Compiler is PCH 5.050
Thanks,
Jack |
|
|
newguy
Joined: 24 Jun 2004 Posts: 1908
|
|
Posted: Wed Apr 15, 2020 2:30 pm |
|
|
Off the top of my head...
- Your RTC is I2C; if there's a hardware issue with the I2C bus, it's possible that the processor can hang in an infinite loop waiting for the bus/RTC to respond. Before each I2C transaction, "launch" a spare timer set to expire/interrupt 2x or 3x your expected maximum total transaction time. At the end of your transaction (successful interaction with the RTC), kill the timer. In the timer interrupt, kill the MSSP and do a hard reset of the RTC.
- If your RTC has a 1 pulse per second output line, use that instead to increment your clock. Only update the LCD when this happens.
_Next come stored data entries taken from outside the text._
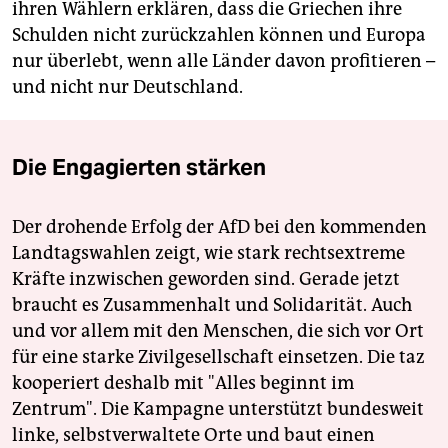
ihren Wählern erklären, dass die Griechen ihre
Schulden nicht zurückzahlen können und Europa
nur überlebt, wenn alle Länder davon profitieren –
und nicht nur Deutschland.
Die Engagierten stärken
Der drohende Erfolg der AfD bei den kommenden
Landtagswahlen zeigt, wie stark rechtsextreme
Kräfte inzwischen geworden sind. Gerade jetzt
braucht es Zusammenhalt und Solidarität. Auch
und vor allem mit den Menschen, die sich vor Ort
für eine starke Zivilgesellschaft einsetzen. Die taz
kooperiert deshalb mit "Alles beginnt im
Zentrum". Die Kampagne unterstützt bundesweit
linke, selbstverwaltete Orte und baut einen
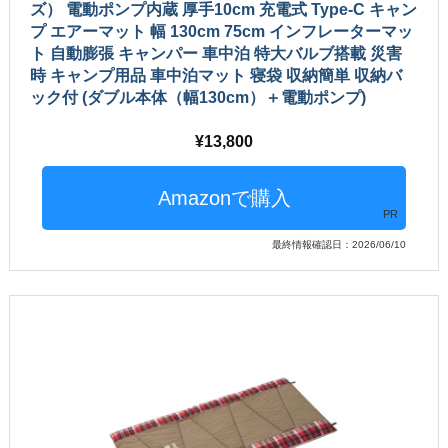
ズ） 電動ポンプ内蔵 厚手10cm 充電式 Type-C キャン
プ エアーマット 幅 130cm 75cm インフレーターマッ
ト 自動膨張 キャンパー 車中泊 特大バルブ搭載 災害
時 キャンプ用品 車中泊マット 寝袋 収納簡単 収納バ
ック付 (ダブル本体（幅130cm）＋電動ポンプ)
13,800
PR
最終情報確認日：2026/06/10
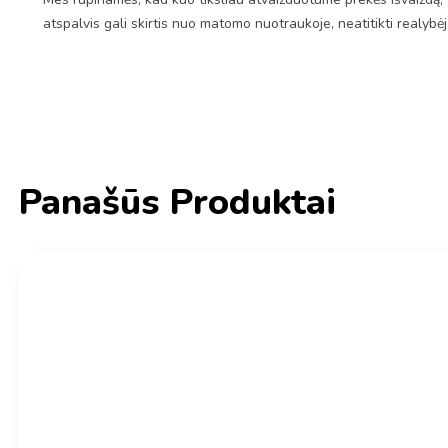
atspalvis gali skirtis nuo matomo nuotraukoje, neatitikti realybė
Panašūs Produktai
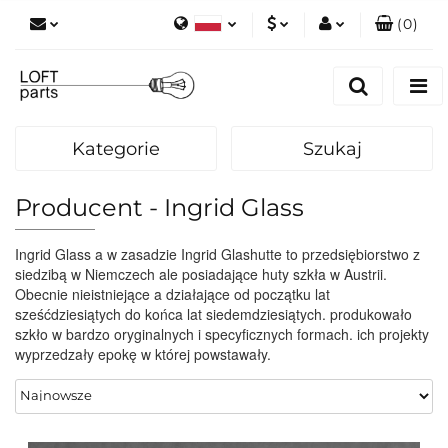
(
0
)
Polski
PLN
Zaloguj się
English
Zarejestruj się
EUR
Dodaj zgłoszenie
Kategorie
Szukaj
Zgody cookies
Producent - Ingrid Glass
Ingrid Glass a w zasadzie Ingrid Glashutte to przedsiębiorstwo z
siedzibą w Niemczech ale posiadające huty szkła w Austrii.
Obecnie nieistniejące a działające od początku lat
sześćdziesiątych do końca lat siedemdziesiątych. produkowało
szkło w bardzo oryginalnych i specyficznych formach. ich projekty
wyprzedzały epokę w której powstawały.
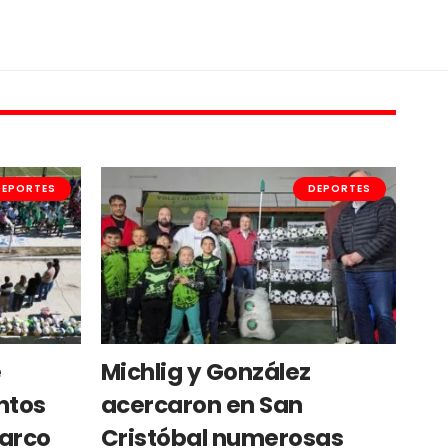
DEPORTES
DEPORTES
e
Michlig y González
ntos
acercaron en San
marco
Cristóbal numerosas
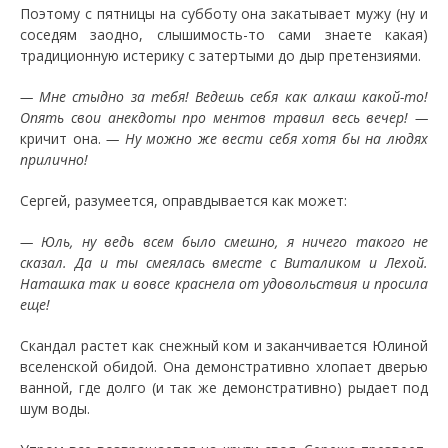
Поэтому с пятницы на субботу она закатывает мужу (ну и
соседям заодно, слышимость-то сами знаете какая)
традиционную истерику с затертыми до дыр претензиями.
— Мне стыдно за тебя! Ведешь себя как алкаш какой-то!
Опять свои анекдоты про ментов травил весь вечер! —
кричит она.
— Ну можно же вести себя хотя бы на людях
прилично!
Сергей, разумеется, оправдывается как может:
— Юль, ну ведь всем было смешно, я ничего такого не
сказал. Да и ты смеялась вместе с Виталиком и Лехой.
Наташка так и вовсе краснела от удовольствия и просила
еще!
Скандал растет как снежный ком и заканчивается Юлиной
вселенской обидой. Она демонстративно хлопает дверью
ванной, где долго (и так же демонстративно) рыдает под
шум воды.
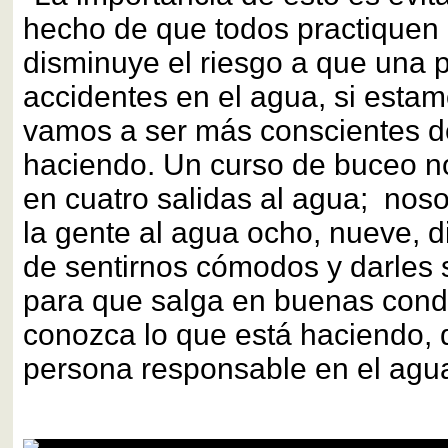
hecho de que todos practiquen 
disminuye el riesgo a que una 
accidentes en el agua, si esta
vamos a ser más conscientes d
haciendo. Un curso de buceo nor
en cuatro salidas al agua; noso
la gente al agua ocho, nueve, d
de sentirnos cómodos y darles s
para que salga en buenas cond
conozca lo que está haciendo,
persona responsable en el agua"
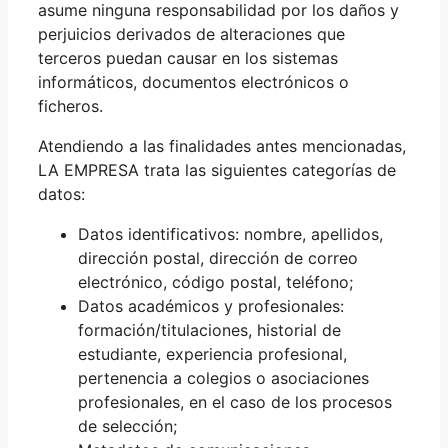
asume ninguna responsabilidad por los daños y
perjuicios derivados de alteraciones que
terceros puedan causar en los sistemas
informáticos, documentos electrónicos o
ficheros.
Atendiendo a las finalidades antes mencionadas,
LA EMPRESA trata las siguientes categorías de
datos:
Datos identificativos: nombre, apellidos,
dirección postal, dirección de correo
electrónico, código postal, teléfono;
Datos académicos y profesionales:
formación/titulaciones, historial de
estudiante, experiencia profesional,
pertenencia a colegios o asociaciones
profesionales, en el caso de los procesos
de selección;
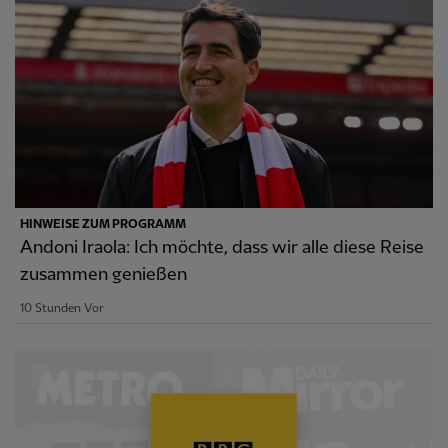
HINWEISE ZUM PROGRAMM
Andoni Iraola: Ich möchte, dass wir alle diese Reise
zusammen genießen
10 Stunden Vor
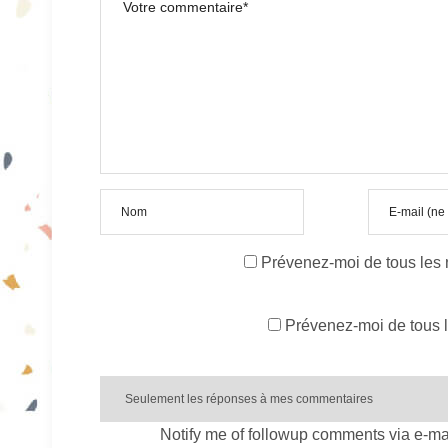
Prévenez-moi de tous les
Prévenez-moi de tous l
Notify me of followup comments via e-ma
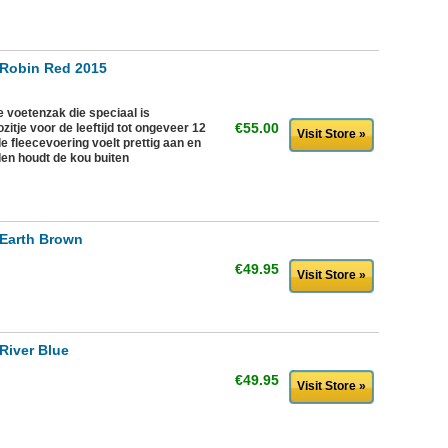
 Robin Red 2015
 voetenzak die speciaal is
€55.00
itje voor de leeftijd tot ongeveer 12
Visit Store »
fleecevoering voelt prettig aan en
en houdt de kou buiten
 Earth Brown
€49.95
Visit Store »
River Blue
€49.95
Visit Store »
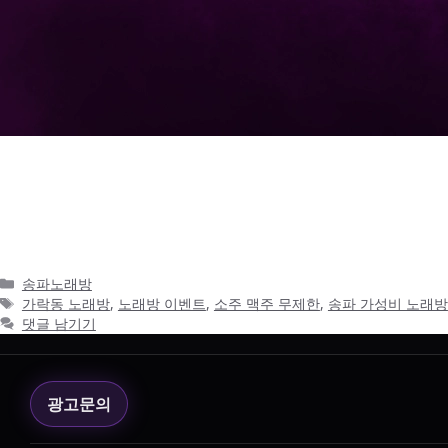
송파 노래방 퍼블릭룸에서 즐기는 소주 맥주 무제한 이벤트 – 가
술로 즐기는 진짜 가성비! 송파 노래방 퍼블릭룸에서만 누릴 수 
송파구, …
더 읽기
카
송파노래방
테
태
가락동 노래방
,
노래방 이벤트
,
소주 맥주 무제한
,
송파 가성비 노래방
고
그
댓글 남기기
리
광고문의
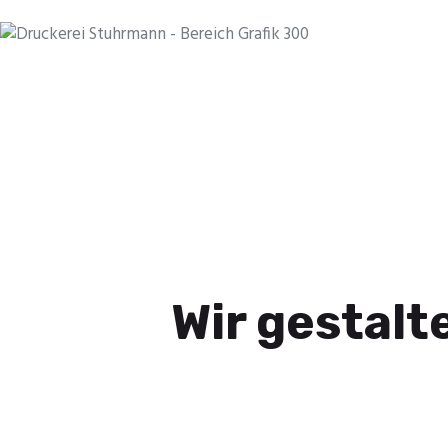
Wir gestalte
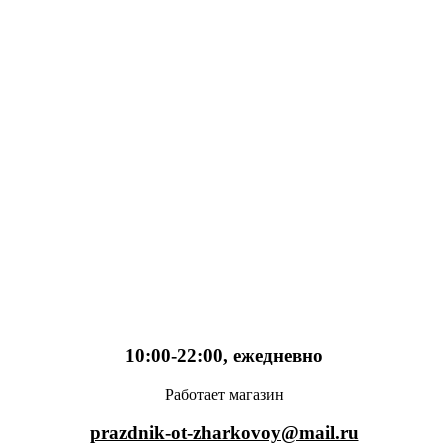
10:00-22:00, ежедневно
Работает магазин
prazdnik-ot-zharkovoy@mail.ru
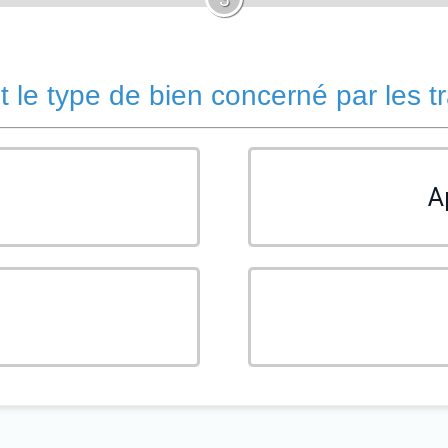
t le type de bien concerné par les t
A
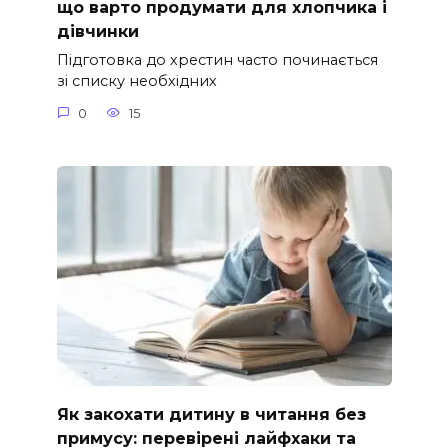
що варто продумати для хлопчика і
дівчинки
Підготовка до хрестин часто починається
зі списку необхідних
0
15
Як закохати дитину в читання без
примусу: перевірені лайфхаки та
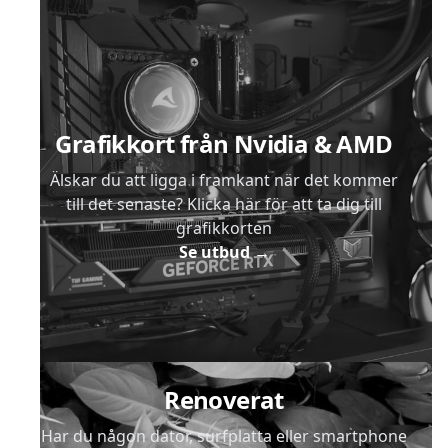
Sidfot
Grafikkort från Nvidia & AMD
Älskar du att ligga i framkant när det kommer
till det senaste? Klicka här för att ta dig till
grafikkorten
Se utbud
→
Renoverat
Har du någon dator, surfplatta eller smartphone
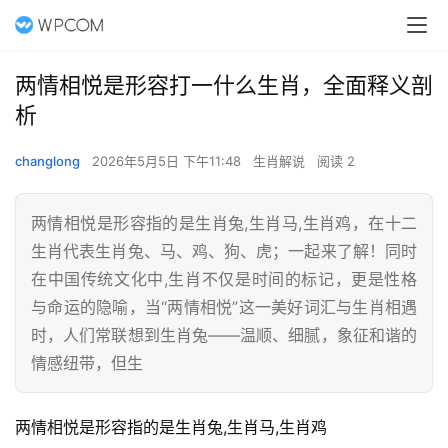
两情相悦是形容打一什么生肖，全面释义剖
析
changlong
2026年5月5日 下午11:48
生肖解说
阅读 2
两情相悦是形容指的是生肖兔,生肖马,生肖鸡，在十二
生肖代表生肖兔、马、鸡、狗、虎；一起来了解！同时
在中国传统文化中,生肖不仅是时间的标记，更是性格
与命运的隐喻，当“两情相悦”这一美好词汇与生肖相遇
时，人们常联想到生肖兔——温顺、细腻，象征和谐的
情感纽带，但生
两情相悦是形容指的是生肖兔,生肖马,生肖鸡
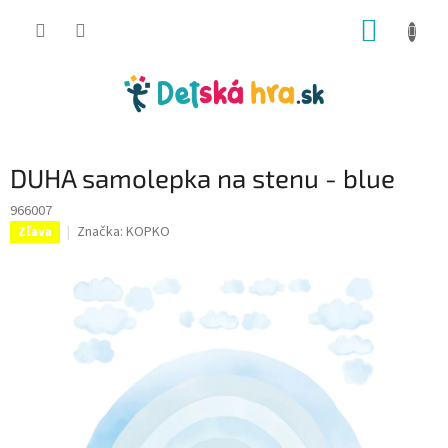
Prejsť
NÁKUP
na
obsah
KOŠÍK
DUHA samolepka na stenu - blue
966007
Značka:
KOPKO
Zľava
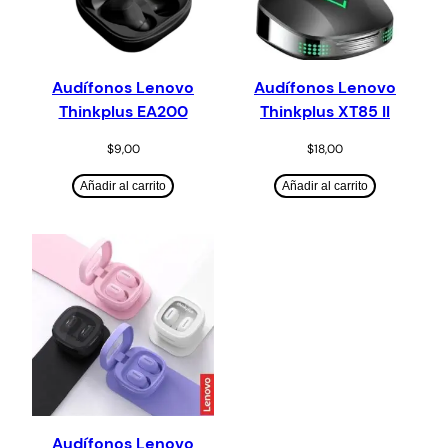
Audífonos Lenovo
Audífonos Lenovo
Thinkplus EA200
Thinkplus XT85 II
$
9,00
$
18,00
Añadir al carrito
Añadir al carrito
Audífonos Lenovo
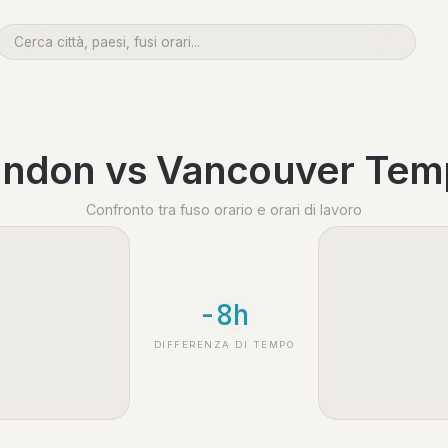
ndon vs Vancouver Te
Confronto tra fuso orario e orari di lavoro
-8h
DIFFERENZA DI TEMPO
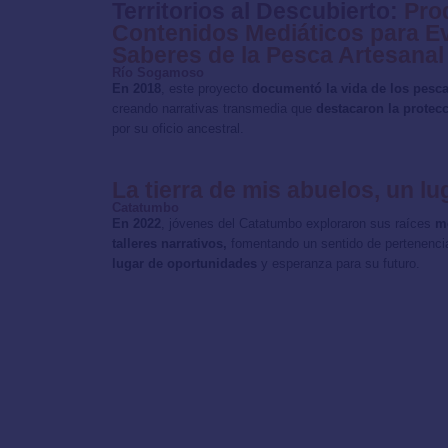
Territorios al Descubierto:
Pro
Contenidos Mediáticos para Ev
Saberes de la Pesca Artesanal
Río Sogamoso
En 2018
, este proyecto
documentó la vida de los pes
creando narrativas transmedia que
destacaron la protecc
por su oficio ancestral.
La tierra de mis abuelos, un l
Catatumbo
En 2022
, jóvenes del Catatumbo exploraron sus raíces
me
talleres narrativos,
fomentando un sentido de pertenenc
lugar de oportunidades
y esperanza para su futuro.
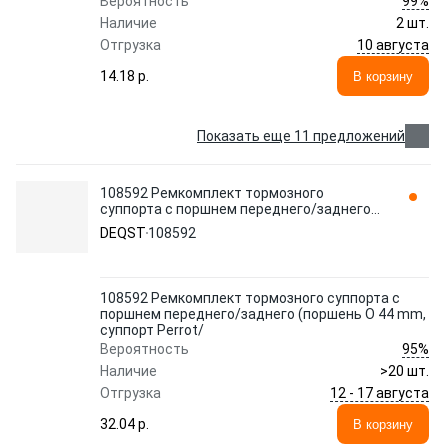
99%
Вероятность
Наличие
2 шт.
10 августа
Отгрузка
14.18 p.
В корзину
Показать еще 11 предложений
108592 Ремкомплект тормозного
суппорта с поршнем переднего/заднего
(поршень O 44 mm, суппорт Perrot/
DEQST
108592
DEQST
108592 Ремкомплект тормозного суппорта с
поршнем переднего/заднего (поршень O 44 mm,
суппорт Perrot/
95%
Вероятность
Наличие
>20 шт.
12 - 17 августа
Отгрузка
32.04 p.
В корзину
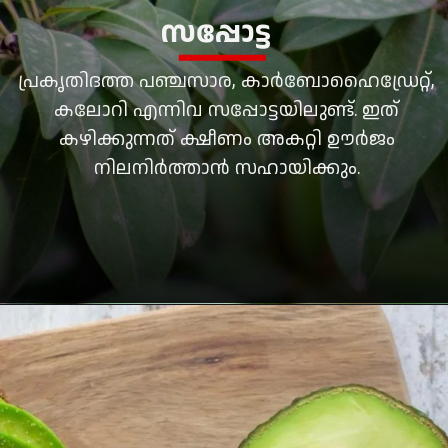
സപ്പോട്ട
പ്രകൃതിദത്ത പഞ്ചസാര, കാര്‍ബോഹൈഡ്രേറ്റ്,
കലോറി എന്നിവ സപ്പോട്ടയിലുണ്ട്. ഇത്
കഴിക്കുന്നത് ക്ഷീണം അകറ്റി ഊര്‍ജം
നിലനിര്‍ത്താന്‍ സഹായിക്കും.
- Ensure your serial code (interface to the GPS) is absolutely rock solid. Would a corrupted character throw that off and somehow cause it to lock up? Could you implement some kind of escape from the processor sitting in an infinite loop waiting on a certain character from the GPS - which might not ever arrive or if it does, the processor won't respond to because of an unforeseen path through your code? Usually with a GPS a standard $GPxx string starts with a '$' and ends with a CR LF. Launch a timer when you get a '$', and kill it when you get the CR LF. If the timer expires, have it reset your serial decode logic.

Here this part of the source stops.